GMP Development Projects

An up-to-date version of this file is available at http://www.swox.com/gmp/projects.html.

This file lists projects suitable for volunteers. Please see the file tasks, or http://www.swox.com/gmp/tasks.html for smaller tasks.

If you want to work on any of the projects below, please let tege@swox.com know. If you want to help with a project that already somebody else is working on, please talk to that person too, tege@swox.com can put you in touch. (There are no email addresses of volunteers below, due to spamming problems.)

C++ wrapper
A C++ wrapper for GMP is highly desirable. Several people have started writing one, but nobody has so far finished it. For a wrapper to be useful, one needs to pay attention to efficiency.
1. Write arithmetic functions for direct applications of most elementary C++ types. This might be necessary to avoid ambiguities, but it is also desirable from an efficiency standpoint.
2. Avoid running constructors/destructors when not necessary. For example, implement a += b by directly applying mpz_add.
Faster multiplication
The current multiplication code is 3-way Toom-Cook based and runs at O(n^1.465) when the operands are both around n digits large. Several new developments are desirable:
1. Handle multiplication of operands with different digit count better than today. We now split the operands in a very inefficient way, see mpn/generic/mul.c.
2. Consider N-way Toom-Cook. See Knuth's Seminumerical Algorithms for details on the method. Code implementing it exists. This is asyptotically inferior to FFTs, but is finer grained since it can split into any number of pieces, not just powers of 2 (or of 2 and 3 or whatever).
3. Implement some variant of FFT-based multiplication. I believe the most promising variant is the original Schönhage-Strassen mod 2^n+1 algorithm. Paul Zimmermann and Robert Harley are working on this, Paul Zimmerman has working code.
4. It's possible CPU dependent effects like cache locality will have a greater impact on speed than algorithmic improvements.
Division and modular multiplication
GMP's current division routines are O(n^2), or to be accurate, O(n(m-n)) where n is the digit count of the divisor, and m is the digit count of the dividend. Modular reduction code rely on division, and is thus also slow.
Desirable new developments:
1. Implement O(n^1.58) division. There is an algorithm published recently that accomplish this.
2. Implement division based on first computing an approximation to the reciprocal of the divisor, using Newton's algorithm, and then multiplying the dividend by the approximate reciprocal.
3. Implement modular multiplication based on Peter Montgomery's REDC algorithm. This algorithm is O(n^2) and should therefore be used only for operands under a certain limit. Operands greater than that limit need to reply on computing the divisor reciprocal, see above.
4. Make mpz_powm, mpz_powm_ui, etc, use modular multiplication for the operand ranges where that helps.

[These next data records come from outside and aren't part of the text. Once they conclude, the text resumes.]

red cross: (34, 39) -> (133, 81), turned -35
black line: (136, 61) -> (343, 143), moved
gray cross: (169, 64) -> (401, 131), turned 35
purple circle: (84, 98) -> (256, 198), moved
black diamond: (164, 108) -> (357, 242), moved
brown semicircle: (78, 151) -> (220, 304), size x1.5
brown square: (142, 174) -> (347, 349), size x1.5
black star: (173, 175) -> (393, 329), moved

Actually, these functions should probably be implemented at the mpn level as part of this development.
5. Tune the aging plain division functions. (Mostly done by Torbjörn.) Perhaps write new functions with better interfaces, (mpn_tdiv_q, mpn_tdiv_r, mpn_tdiv_qr) replacing mpn_divmod and (the slow!) mpn_divrem.
Assembly routines
Write new and tune existing assembly routines. The functions in mpn/tests are useful for testing and timing the routines you write. See the README file in that directory for instructions on how to use the various test files.
Please make sure your new routines are fast for these three situations:
1. Operands that fit into the cache.
2. Small operands of less than, say, 10 limbs.
3. Huge operands that does not fit into the cache.
The most important routines are mpn_addmul_1, mpn_mul_basecase and mpn_sqr_basecase. The latter two don't exist for all machines, while mpn_addmul_1 exists for almost all machines.
Standard techniques for these routines are unrolling, software pipelining, and specialization for common operand values. For machines with poor integer multiplication, it is often possible to improve the performance using floating-point operations, or SIMD operations such as MMX or Sun's VIS.
Using floating-point operations is interesting but somewhat tricky. Since IEEE double has 53 bit of mantissa, one has to split the operands in small prices, so that no result is greater than 2^53. For 32-bit computers, splitting one operand in 16-bit pieces works. For 64-bit machines, one operand can be split in 21-bit pieces and the other in 32-bit pieces. (A 64-bit operand can be split in just three 21-bit pieces if one allows the split operands to be negative!)
Configuration
We want to recognize the processor very accurately, more accurately than other GNU packages. config.guess does not currently make the distinctions we would like it to do and a --target often needs to be set explicitly.
For example, "sparc" is not very useful as a machine architecture denotation. We want to distinguish old 32-bit SPARC without multiply support from newer 32-bit SPARC with such support. We want to recognize a SuperSPARC, since its implementation of the UDIV instruction is not complete, and will trap to the OS kernel for certain operands. And we want to recognize 64-bit capable SPARC processors as such. While the assembly routines can use 64-bit operations on all 64-bit SPARC processors, one can not use 64-bit limbs under all operating system. E.g., Solaris 2.5 and 2.6 doesn't preserve the upper 32 bits of most processor registers. For SPARC we therefore sometimes need to choose GMP configuration depending both on processor and operating system.
Other things autoconf should care about:
1. Find out whether there's an alloca available and how to use it. AC_FUNC_ALLOCA has various system dependencies covered, but we don't want its alloca.c replacement. (One thing current cpp tests don't cover: HPUX 10 C compiler supports alloca, but cannot find any symbol to test in order to know if we're on HPUX 10. Damn.)
2. Identify Mips processor under Irix: `hinv -c processor'
3. Identify Alpha processor under OSF: "/usr/sbin/sizer -c". Unfortunately, sizer is not available before some revision of Dec Unix 4.0, and it also returns some rather cryptic names for processors. Perhaps the implver and amask assembly instructions are better, but that doesn't differentiate between ev5 and ev56.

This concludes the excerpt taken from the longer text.